Task description. Throughout the material, count the lines with the word "input" in them, and answer with only the figure.

################

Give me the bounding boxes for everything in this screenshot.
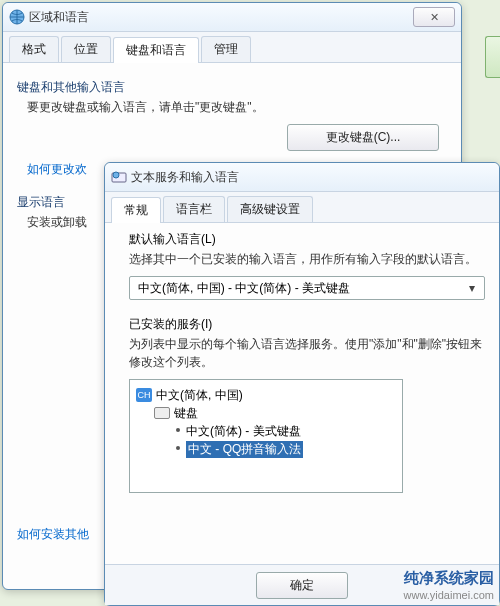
services-tree[interactable]: CH 中文(简体, 中国) 键盘 中文(简体) - 美式键盘 中文 - QQ拼音 xyxy=(129,379,403,493)
tab-location[interactable]: 位置 xyxy=(61,36,111,62)
tab-body: 默认输入语言(L) 选择其中一个已安装的输入语言，用作所有输入字段的默认语言。 … xyxy=(105,223,499,501)
tree-item[interactable]: 中文(简体) - 美式键盘 xyxy=(136,422,396,440)
watermark: 纯净系统家园 www.yidaimei.com xyxy=(404,568,494,602)
watermark-url: www.yidaimei.com xyxy=(404,588,494,602)
keyboard-icon xyxy=(154,407,170,419)
titlebar[interactable]: 文本服务和输入语言 xyxy=(105,163,499,192)
chevron-down-icon: ▾ xyxy=(464,281,480,295)
close-icon: ✕ xyxy=(430,11,439,24)
installed-services-label: 已安装的服务(I) xyxy=(129,316,485,333)
install-other-link[interactable]: 如何安装其他 xyxy=(17,527,89,541)
keyboard-globe-icon xyxy=(111,169,127,185)
default-language-dropdown[interactable]: 中文(简体, 中国) - 中文(简体) - 美式键盘 ▾ xyxy=(129,276,485,300)
tree-item-label: 中文(简体) - 美式键盘 xyxy=(186,423,301,440)
kb-desc: 要更改键盘或输入语言，请单击"更改键盘"。 xyxy=(17,98,447,116)
tree-lang-label: 中文(简体, 中国) xyxy=(156,387,243,404)
tabs: 常规 语言栏 高级键设置 xyxy=(105,192,499,223)
window-title: 文本服务和输入语言 xyxy=(131,169,493,186)
titlebar[interactable]: 区域和语言 ✕ xyxy=(3,3,461,32)
tree-kb-label: 键盘 xyxy=(174,405,198,422)
tabs: 格式 位置 键盘和语言 管理 xyxy=(3,32,461,63)
tree-item-selected[interactable]: 中文 - QQ拼音输入法 xyxy=(136,440,396,458)
bullet-icon xyxy=(176,446,180,450)
text-services-window: 文本服务和输入语言 常规 语言栏 高级键设置 默认输入语言(L) 选择其中一个已… xyxy=(104,162,500,606)
tab-format[interactable]: 格式 xyxy=(9,36,59,62)
welcome-link[interactable]: 如何更改欢 xyxy=(27,162,87,176)
globe-icon xyxy=(9,9,25,25)
close-button[interactable]: ✕ xyxy=(413,7,455,27)
tree-lang-row[interactable]: CH 中文(简体, 中国) xyxy=(136,386,396,404)
installed-services-desc: 为列表中显示的每个输入语言选择服务。使用"添加"和"删除"按钮来修改这个列表。 xyxy=(129,335,485,371)
tab-admin[interactable]: 管理 xyxy=(201,36,251,62)
ok-button[interactable]: 确定 xyxy=(256,572,348,599)
svg-point-2 xyxy=(113,172,119,178)
bullet-icon xyxy=(176,428,180,432)
tab-language-bar[interactable]: 语言栏 xyxy=(163,196,225,222)
tree-item-label: 中文 - QQ拼音输入法 xyxy=(186,441,303,458)
tab-advanced-keys[interactable]: 高级键设置 xyxy=(227,196,313,222)
tab-general[interactable]: 常规 xyxy=(111,197,161,223)
window-title: 区域和语言 xyxy=(29,9,413,26)
watermark-title: 纯净系统家园 xyxy=(404,568,494,588)
kb-section-label: 键盘和其他输入语言 xyxy=(17,79,447,96)
tree-kb-row[interactable]: 键盘 xyxy=(136,404,396,422)
change-keyboard-button[interactable]: 更改键盘(C)... xyxy=(287,124,439,151)
language-badge: CH xyxy=(136,388,152,402)
default-input-desc: 选择其中一个已安装的输入语言，用作所有输入字段的默认语言。 xyxy=(129,250,485,268)
dropdown-value: 中文(简体, 中国) - 中文(简体) - 美式键盘 xyxy=(138,280,350,297)
default-input-label: 默认输入语言(L) xyxy=(129,231,485,248)
tab-keyboard-language[interactable]: 键盘和语言 xyxy=(113,37,199,63)
side-panel-button[interactable] xyxy=(485,36,500,78)
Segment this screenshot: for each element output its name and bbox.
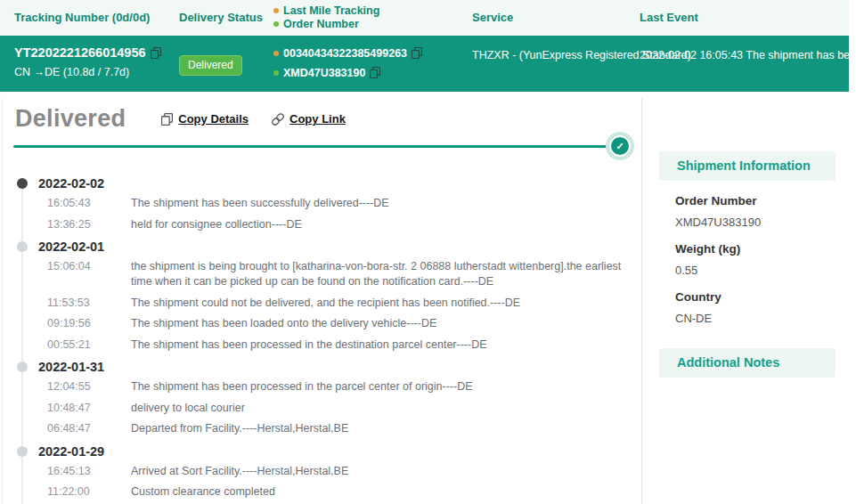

################

Worked solution. 2